====== Supplied data ======

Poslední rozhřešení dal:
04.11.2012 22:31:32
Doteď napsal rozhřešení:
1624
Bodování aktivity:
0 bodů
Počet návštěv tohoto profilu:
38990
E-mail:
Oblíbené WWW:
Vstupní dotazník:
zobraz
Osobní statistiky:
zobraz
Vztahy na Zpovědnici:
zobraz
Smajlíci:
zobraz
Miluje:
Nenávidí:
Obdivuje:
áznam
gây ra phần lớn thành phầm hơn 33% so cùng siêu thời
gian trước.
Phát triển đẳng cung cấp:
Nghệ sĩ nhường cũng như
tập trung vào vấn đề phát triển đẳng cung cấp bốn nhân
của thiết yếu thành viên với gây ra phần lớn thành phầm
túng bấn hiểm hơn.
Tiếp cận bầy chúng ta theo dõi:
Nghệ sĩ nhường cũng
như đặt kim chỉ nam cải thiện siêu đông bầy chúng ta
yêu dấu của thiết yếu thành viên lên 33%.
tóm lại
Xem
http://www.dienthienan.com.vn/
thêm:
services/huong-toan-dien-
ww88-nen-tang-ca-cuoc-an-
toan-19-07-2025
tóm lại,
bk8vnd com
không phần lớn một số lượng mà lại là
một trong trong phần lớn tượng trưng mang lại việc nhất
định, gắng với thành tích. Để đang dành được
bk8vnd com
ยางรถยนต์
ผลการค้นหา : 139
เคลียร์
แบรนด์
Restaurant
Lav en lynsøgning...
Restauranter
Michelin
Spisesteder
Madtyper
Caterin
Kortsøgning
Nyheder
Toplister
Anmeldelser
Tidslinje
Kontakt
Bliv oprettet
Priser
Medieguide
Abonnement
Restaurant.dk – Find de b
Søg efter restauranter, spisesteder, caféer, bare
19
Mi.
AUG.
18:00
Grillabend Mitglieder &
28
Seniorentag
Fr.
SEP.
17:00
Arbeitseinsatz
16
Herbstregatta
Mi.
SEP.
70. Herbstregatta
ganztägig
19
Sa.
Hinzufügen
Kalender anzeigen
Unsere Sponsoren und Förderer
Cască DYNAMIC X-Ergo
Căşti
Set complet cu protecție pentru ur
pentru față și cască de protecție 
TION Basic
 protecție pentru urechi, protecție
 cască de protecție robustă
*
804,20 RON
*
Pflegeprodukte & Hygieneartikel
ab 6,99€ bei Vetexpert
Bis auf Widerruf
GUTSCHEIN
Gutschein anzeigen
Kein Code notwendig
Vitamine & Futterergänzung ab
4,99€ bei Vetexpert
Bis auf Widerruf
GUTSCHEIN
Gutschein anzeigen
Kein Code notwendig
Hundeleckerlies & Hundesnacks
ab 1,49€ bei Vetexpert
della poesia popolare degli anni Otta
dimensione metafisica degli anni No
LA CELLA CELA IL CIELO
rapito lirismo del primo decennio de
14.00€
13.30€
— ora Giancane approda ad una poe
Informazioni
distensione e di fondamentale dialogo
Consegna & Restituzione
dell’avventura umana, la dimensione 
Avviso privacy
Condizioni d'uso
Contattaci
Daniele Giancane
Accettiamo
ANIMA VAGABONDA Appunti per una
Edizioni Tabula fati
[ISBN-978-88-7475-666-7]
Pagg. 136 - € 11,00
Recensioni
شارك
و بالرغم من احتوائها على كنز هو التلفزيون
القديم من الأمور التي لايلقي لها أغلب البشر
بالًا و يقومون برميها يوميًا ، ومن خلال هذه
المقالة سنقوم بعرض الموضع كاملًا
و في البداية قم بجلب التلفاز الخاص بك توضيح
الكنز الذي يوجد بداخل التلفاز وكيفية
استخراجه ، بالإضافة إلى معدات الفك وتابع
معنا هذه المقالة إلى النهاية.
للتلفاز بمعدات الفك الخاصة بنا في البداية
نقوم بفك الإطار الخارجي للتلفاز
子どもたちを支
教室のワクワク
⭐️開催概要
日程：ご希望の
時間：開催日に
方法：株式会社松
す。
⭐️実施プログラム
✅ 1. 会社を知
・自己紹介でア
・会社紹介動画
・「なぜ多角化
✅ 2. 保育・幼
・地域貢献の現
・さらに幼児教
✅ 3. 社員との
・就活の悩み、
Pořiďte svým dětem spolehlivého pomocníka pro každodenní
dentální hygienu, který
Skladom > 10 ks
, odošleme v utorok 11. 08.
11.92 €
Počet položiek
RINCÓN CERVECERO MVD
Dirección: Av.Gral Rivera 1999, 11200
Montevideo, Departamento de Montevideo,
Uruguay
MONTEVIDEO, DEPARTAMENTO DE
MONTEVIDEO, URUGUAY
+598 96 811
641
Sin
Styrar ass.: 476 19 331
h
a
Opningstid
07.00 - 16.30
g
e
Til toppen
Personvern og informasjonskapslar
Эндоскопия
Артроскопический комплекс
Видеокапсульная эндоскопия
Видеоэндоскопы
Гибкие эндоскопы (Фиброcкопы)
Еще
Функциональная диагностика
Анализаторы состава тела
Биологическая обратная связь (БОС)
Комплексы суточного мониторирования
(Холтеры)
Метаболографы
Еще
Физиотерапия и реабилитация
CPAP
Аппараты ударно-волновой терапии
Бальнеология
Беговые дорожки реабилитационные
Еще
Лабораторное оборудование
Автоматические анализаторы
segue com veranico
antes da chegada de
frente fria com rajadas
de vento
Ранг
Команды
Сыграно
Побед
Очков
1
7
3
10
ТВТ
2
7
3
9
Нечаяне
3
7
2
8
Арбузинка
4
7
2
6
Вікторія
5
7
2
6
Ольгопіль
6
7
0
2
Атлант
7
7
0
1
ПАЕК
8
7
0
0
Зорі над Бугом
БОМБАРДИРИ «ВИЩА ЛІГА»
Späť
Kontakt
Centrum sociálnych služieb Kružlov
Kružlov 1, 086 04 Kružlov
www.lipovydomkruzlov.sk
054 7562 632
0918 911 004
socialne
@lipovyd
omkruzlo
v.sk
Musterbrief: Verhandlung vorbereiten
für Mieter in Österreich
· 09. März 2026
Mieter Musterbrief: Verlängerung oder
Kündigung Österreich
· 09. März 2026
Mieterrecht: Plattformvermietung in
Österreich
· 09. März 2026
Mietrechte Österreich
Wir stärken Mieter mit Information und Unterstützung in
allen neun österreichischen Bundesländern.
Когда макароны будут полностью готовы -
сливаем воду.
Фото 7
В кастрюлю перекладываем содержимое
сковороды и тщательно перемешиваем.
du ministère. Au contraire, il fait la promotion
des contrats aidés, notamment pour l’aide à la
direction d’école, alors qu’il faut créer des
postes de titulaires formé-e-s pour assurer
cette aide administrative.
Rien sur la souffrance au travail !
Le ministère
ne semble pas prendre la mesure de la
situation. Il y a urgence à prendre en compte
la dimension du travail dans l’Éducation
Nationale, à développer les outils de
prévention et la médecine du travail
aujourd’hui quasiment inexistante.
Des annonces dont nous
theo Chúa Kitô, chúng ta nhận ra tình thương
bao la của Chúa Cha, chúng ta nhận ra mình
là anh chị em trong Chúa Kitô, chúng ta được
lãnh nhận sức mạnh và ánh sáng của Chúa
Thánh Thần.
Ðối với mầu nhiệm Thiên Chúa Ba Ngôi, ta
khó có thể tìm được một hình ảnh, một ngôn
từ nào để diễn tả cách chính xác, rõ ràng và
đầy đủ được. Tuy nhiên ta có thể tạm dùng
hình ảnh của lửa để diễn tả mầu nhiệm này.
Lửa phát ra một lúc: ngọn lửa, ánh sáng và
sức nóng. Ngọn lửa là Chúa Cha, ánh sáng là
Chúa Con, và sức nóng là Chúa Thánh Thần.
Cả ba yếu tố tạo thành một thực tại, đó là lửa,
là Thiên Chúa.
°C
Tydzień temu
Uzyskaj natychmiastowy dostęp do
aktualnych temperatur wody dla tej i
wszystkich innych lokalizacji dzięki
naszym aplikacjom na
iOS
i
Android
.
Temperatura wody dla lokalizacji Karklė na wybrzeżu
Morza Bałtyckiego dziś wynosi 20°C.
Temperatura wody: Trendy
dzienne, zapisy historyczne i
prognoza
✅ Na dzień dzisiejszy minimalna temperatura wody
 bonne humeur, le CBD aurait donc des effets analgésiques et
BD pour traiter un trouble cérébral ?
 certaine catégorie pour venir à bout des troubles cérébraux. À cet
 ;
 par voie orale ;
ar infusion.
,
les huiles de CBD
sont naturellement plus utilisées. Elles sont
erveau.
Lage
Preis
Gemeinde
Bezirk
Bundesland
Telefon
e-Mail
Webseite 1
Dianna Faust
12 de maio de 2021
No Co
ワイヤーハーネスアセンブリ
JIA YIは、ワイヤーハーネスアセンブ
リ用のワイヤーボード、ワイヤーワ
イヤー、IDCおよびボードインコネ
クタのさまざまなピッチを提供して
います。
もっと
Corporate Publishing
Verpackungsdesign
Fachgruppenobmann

======

Exercise prompt -> Return a copy of each line in the entries that contains "Počet".

Solution to the problem ->
Počet návštěv tohoto profilu:
Počet položiek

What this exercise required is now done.